Suddenly I heard the whoosh of—wings? I spun around, but Ridley wasn’t inside, wasn’t in this hall. I walked faster.

“The way to get closer to McCallum is through… computer lines,” Clete said serenely.

But I was hardly listening. What if… what if they’d already experimented with erasing memories? What if they’d experimented on me?

 

 

CHAPTER 10


We all slept jumbled together in what had once been a large closet. Over the years I’d collected sleeping bags, blankets, tablecloths, pillows, you name it. If it was relatively soft, it was in this closet, and we slept in and around and on it, our body heat pooling together to keep us warm, breath mixing as we slept in a pile, like a litter of puppies.

Our common room, where we did everything else, was basically a big, depressing space with a couple tables, a bunch of chairs, and some broken furniture that the orderlies had stashed here. The walls had once been white, probably, but now were tinged with yellow and almost gray with years of dirt and dust. There were splashes of dark brown that might have once been red, but I tried not to think about that.

That night, my dreams were horrible. I was fighting my way through the clouds over the City of the Dead, voices filling my ears. Unseen hands grabbed at me, snatching feathers from my wings.

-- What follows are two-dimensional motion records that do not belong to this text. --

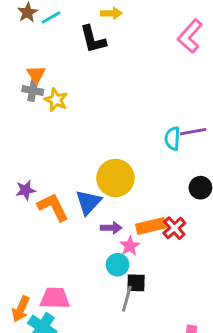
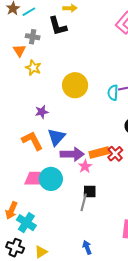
gray cross: (33, 90) -> (33, 37), moved
yellow circle: (115, 178) -> (75, 85), moved
purple star: (26, 190) -> (42, 112), moved
purple arrow: (111, 228) -> (72, 154), size x1.6
cyan circle: (117, 265) -> (51, 179), moved, size x1.5
pink trapezoid: (55, 298) -> (35, 179), moved

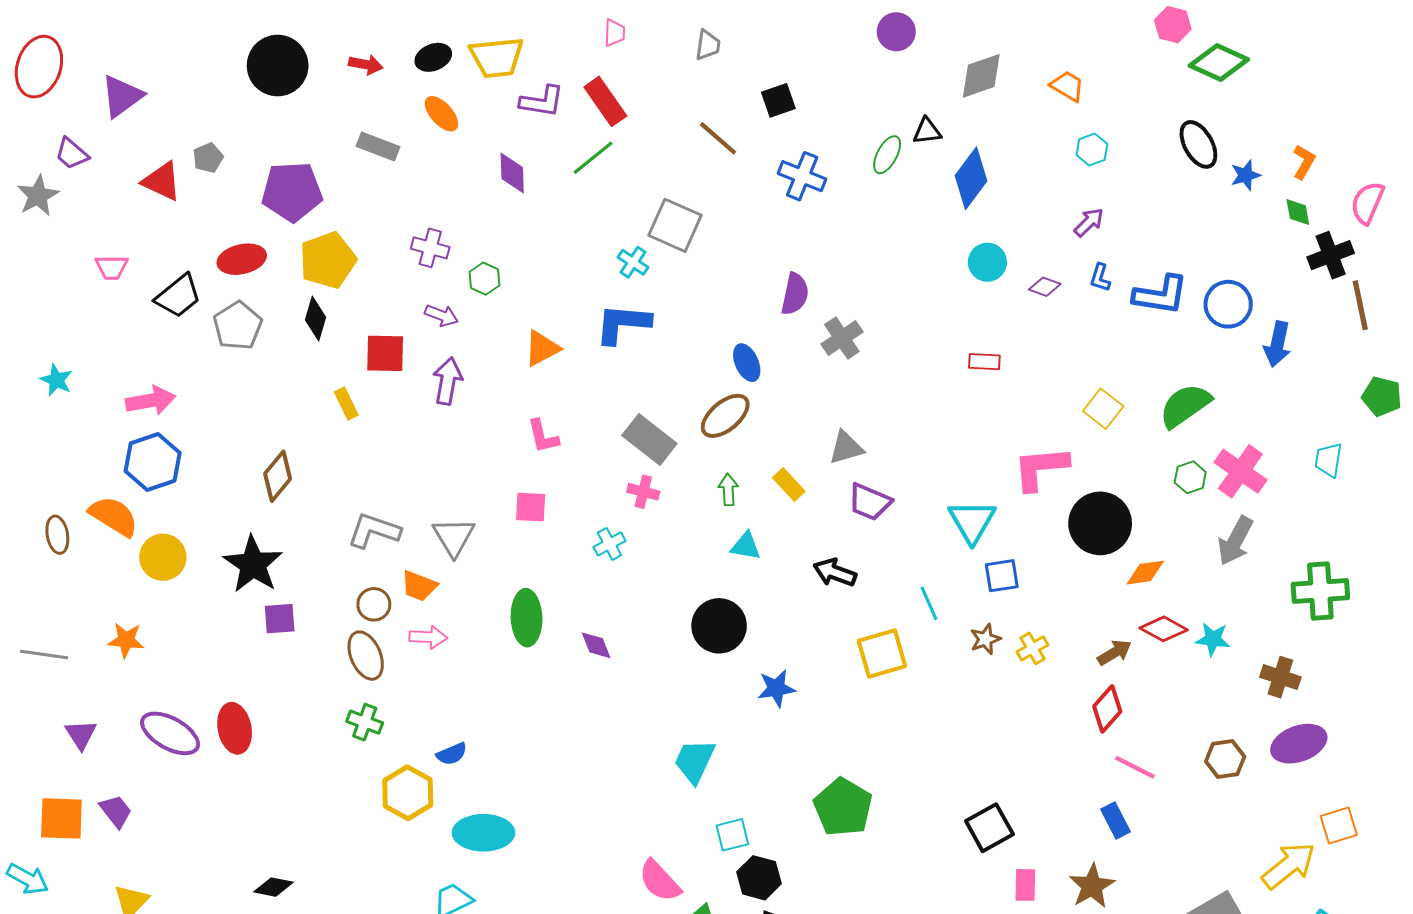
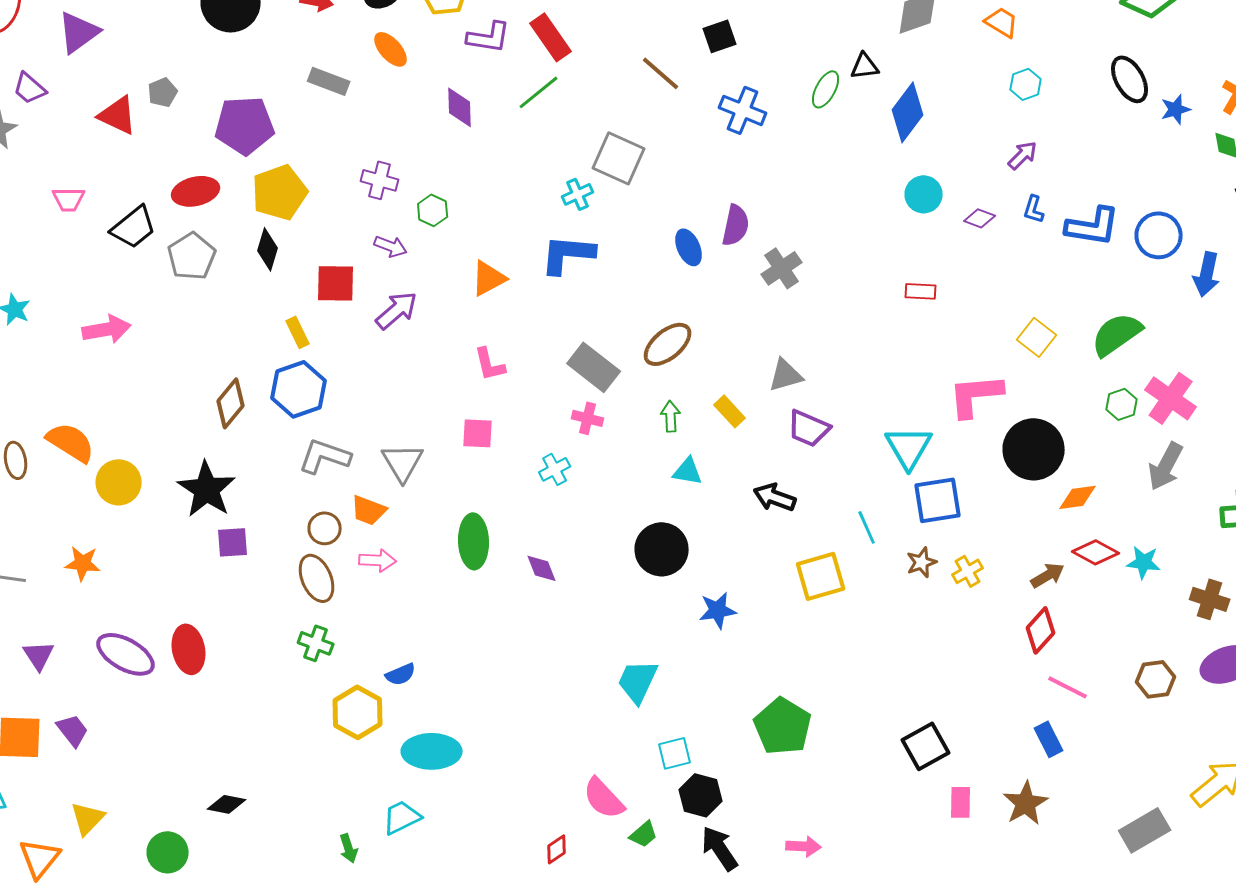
cyan cross: (633, 262) -> (578, 194), turned 32
blue ellipse: (747, 363) -> (689, 247), moved
purple arrow: (448, 381) -> (397, 310), turned 39
blue hexagon: (153, 462) -> (299, 389), moved
blue square: (1002, 576) -> (938, 500), size x1.4

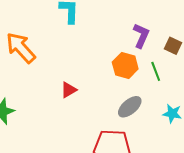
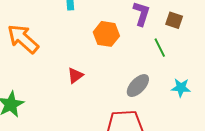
orange hexagon: (125, 66) -> (106, 34), moved

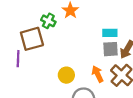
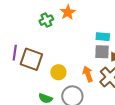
green cross: (48, 21) -> (46, 20), turned 32
brown square: (32, 39) -> (31, 59), moved, turned 30

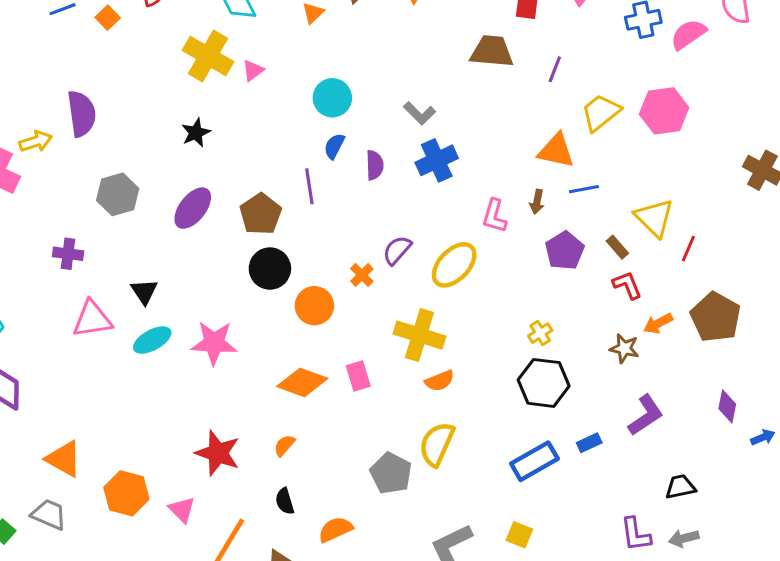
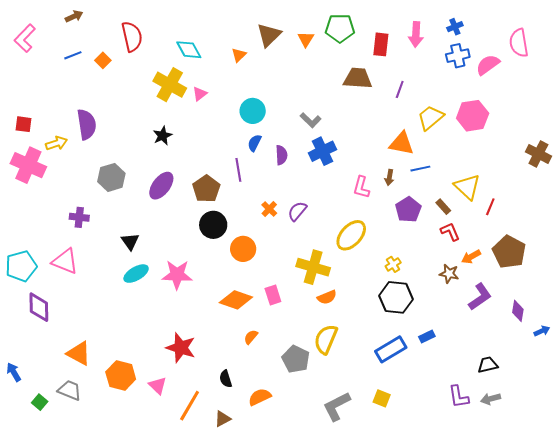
yellow ellipse: (454, 265) -> (351, 235), moved
orange cross: (362, 275) -> (269, 209), moved
pink triangle: (92, 319) -> (65, 261), moved, turned 32
purple L-shape: (646, 415) -> (480, 297), moved
orange semicircle: (284, 445) -> (251, 337), moved

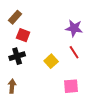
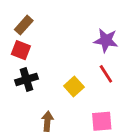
red square: (23, 35) -> (21, 50), moved
brown arrow: (12, 86) -> (47, 121), moved

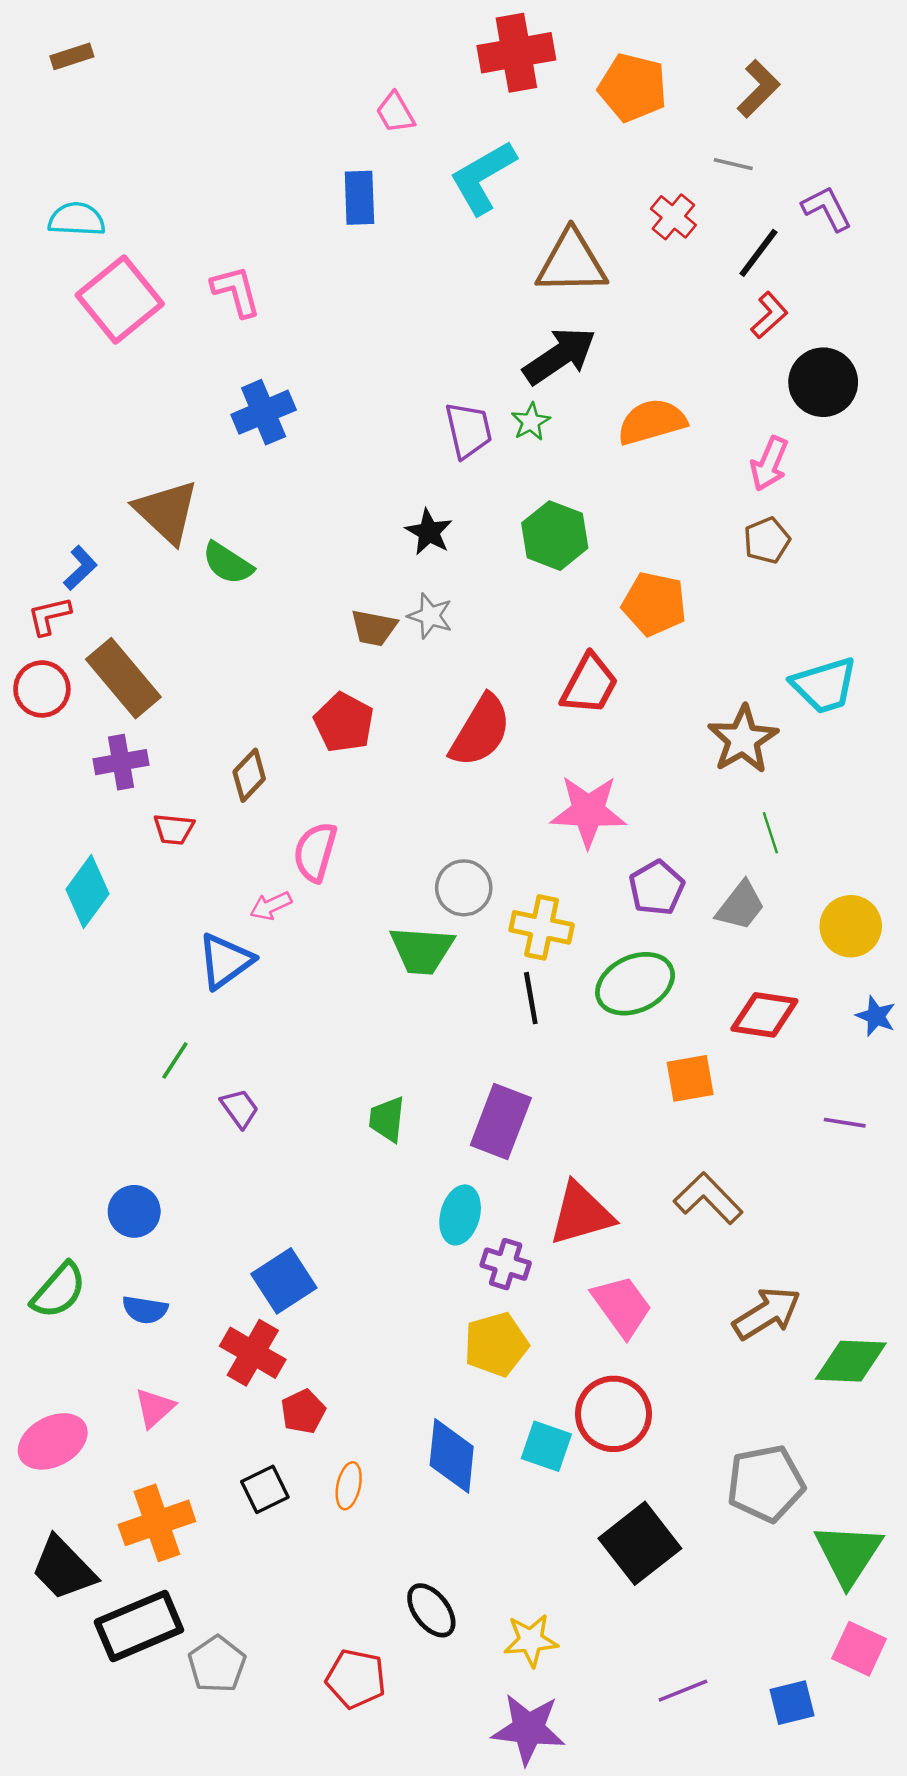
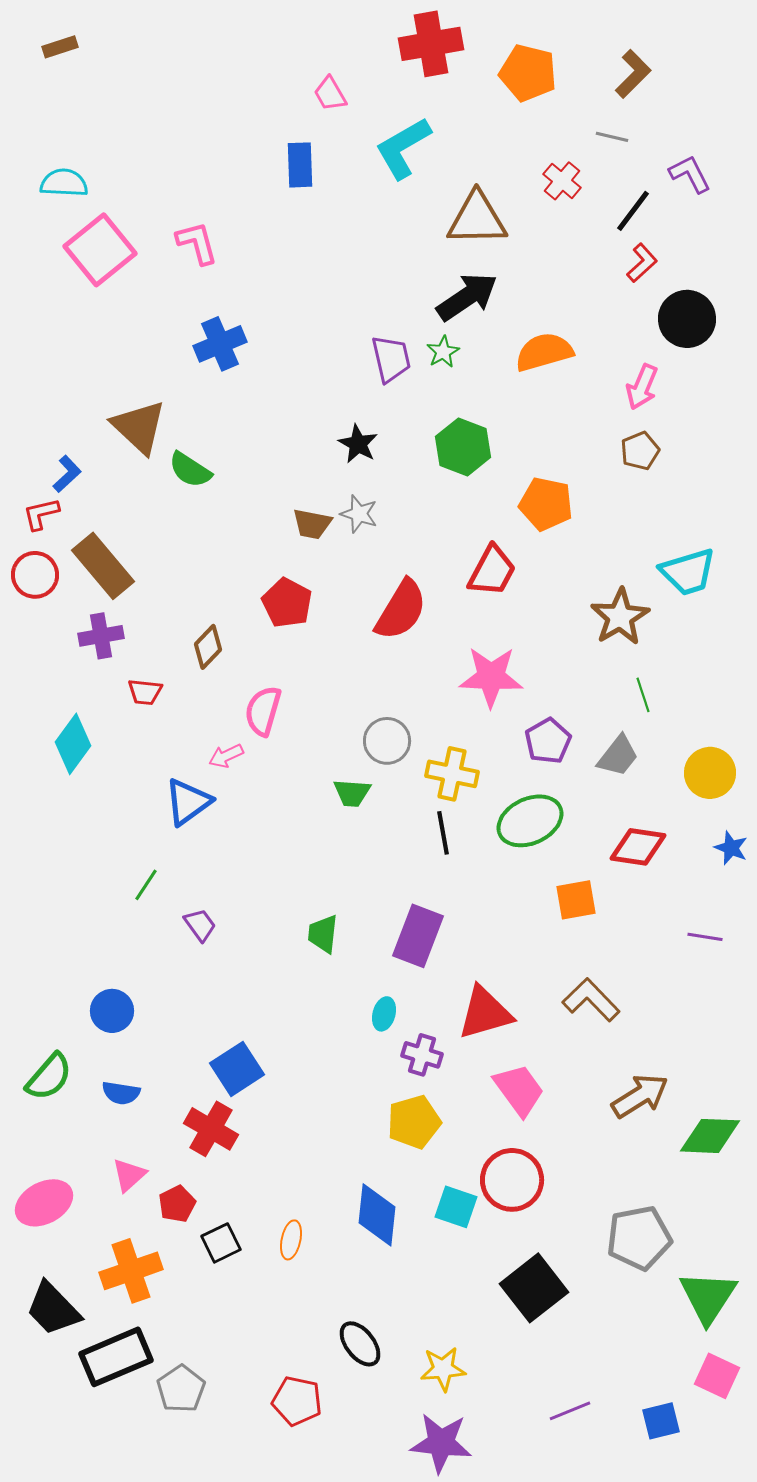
green trapezoid: (422, 950) -> (352, 793), size x0.7
cyan ellipse: (460, 1215) -> (384, 1014), size x0.7
red pentagon: (303, 1411) -> (177, 1204), moved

I bolted upright, damp with sweat, still twitching from my nightmares. A thin, pale strip of light at the bottom of the door showed me the sun was up, so I extricated myself from various lab rats, easing my arm out from Calypso and untangling my legs from Clete’s, and tiptoed out. In the common room the sun looked like it was leaking through the dirty windows. I remembered last night, standing there, watching the new prisoner. The worst of the worst. Feeling like he’d been trying to pry into my brain.